Ce roman annoncé comme une saga débute au Canada dans les années 30 du siècle dernier et épouse très rapidement la tradition du roman afro américain. Une jeune fille noire défie à sa manière la fatalité qui semble marquer sa communauté. Intégrer le cursus universitaire et être la première jeune femme noire diplômée de Woods Bluff à Halifax se profile comme un défi motivé par une farouche volonté. Mais son amitié avec une autre jeune fille de la communauté qui l’entraîne régulièrement dans des situations douteuses ne facilite pas les choses. La violence et le deuil vont précipiter la fin d’un âge innocent de manière assez radicale. L’heure de l’envol est arrivée pour Kath Ella. La saga promise se poursuit alors en parallèle aux Etats-unis dans les années 50 puis les années 80 au cours desquelles nous suivons le fils et le petit-fils de l’héroïne, aux prises avec leur identité et l’évolution de l’Amérique.
Il y a à la fois du Fannie Flagg et du Alice Walker (à qui l’on pense évidemment) dans ce roman, avec une certaine modernité du ton et des situations qui nous rappellent aussi dans sa première partie que nous sommes au Canada et pas aux USA. La pression raciale sous forme de ségrégation bien que présente n’est pas de la même intensité, tandis que la liberté des corps et des esprits des protagonistes est assez originale pour ce type de roman. Peut-être ressent-on un peu trop par la suite la volonté de Jeffrey Colvin d’utiliser la matière qu’il a collecté vingt années durant pour construire ce roman. La démarche de rendre son récit efficace est parfois un peu trop visible. On ressent régulièrement le sentiment d’avoir entre les mains un roman laborieux. De la même façon que l’on voit de manière flagrante l’argent utilisé dans une production cinématographique, certains romans transpirent le travail. Ce qui n’est pas forcément une qualité.
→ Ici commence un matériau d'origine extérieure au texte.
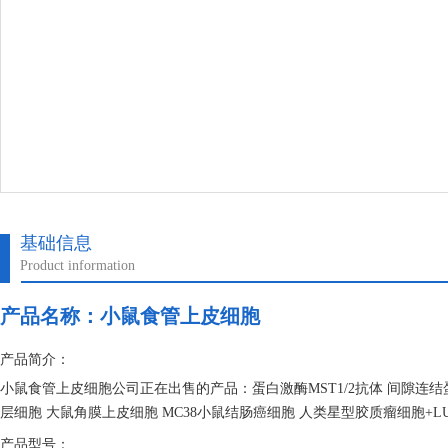
基础信息
Product information
产品名称：
小鼠食管上皮细胞
产品简介：
小鼠食管上皮细胞公司正在出售的产品：蛋白激酶MST1/2抗体 间隙连结
层细胞 大鼠角膜上皮细胞 MC38小鼠结肠癌细胞 人类星型胶质瘤细胞+LUC-pu
产品型号：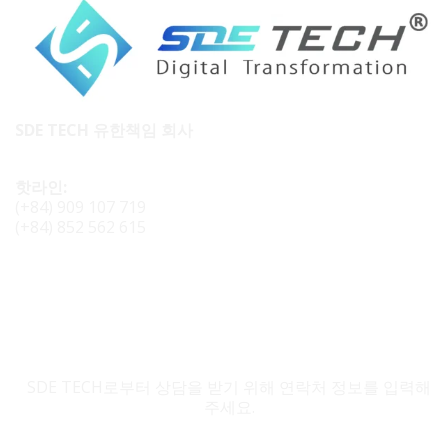
SDE TECH 유한책임 회사
핫라인:
(+84) 909 107 719
(+84) 852 562 615
SDE TECH 문의
SDE TECH로부터 상담을 받기 위해 연락처 정보를 입력해
주세요.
Cela ne doit toutefois pas occulter un vrai savoir-faire. Colvin fixe le cadre de chaque époque, s’y tient et maitrise (trop ?) le récit. Le conformisme qui mine l’évolution de certaines générations est plutôt bien décrit au travers du « passing » qui efface photos et souvenirs. Le noir devient blanc comme si tout allait rentrer dans l’ordre. Sauf que sur ce conformisme pèse le lourd bagage de l’histoire. Jusqu’où peut-on ignorer ses racines par soucis d’intégration ? Sur cet aspect éminemment d’actualité, le roman est vraiment intéressant.
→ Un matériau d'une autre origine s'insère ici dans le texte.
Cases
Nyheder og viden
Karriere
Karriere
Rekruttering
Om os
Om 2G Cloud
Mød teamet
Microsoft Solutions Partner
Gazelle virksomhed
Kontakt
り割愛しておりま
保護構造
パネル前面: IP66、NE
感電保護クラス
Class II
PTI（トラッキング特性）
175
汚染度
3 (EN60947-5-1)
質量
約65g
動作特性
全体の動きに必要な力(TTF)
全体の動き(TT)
En 2017 Colson Whitehead plaçait la barre haute avec son roman sur l’esclavage qui était d’une puissance assez rare. La réédition des écrits de James Baldwin depuis une paire d’années éclairent également de façon magistrale la condition des noirs sur le continent américain. Colvin n’est sans doute pas à ce niveau, mais sociologiquement son roman est en place. Et sur les grands sujets « Quod abundat non vitiat » (« Abondance de biens ne nuit pas »- traduction pour celles et ceux qui n’ont pas été torturés au collège par un professeur de latin-).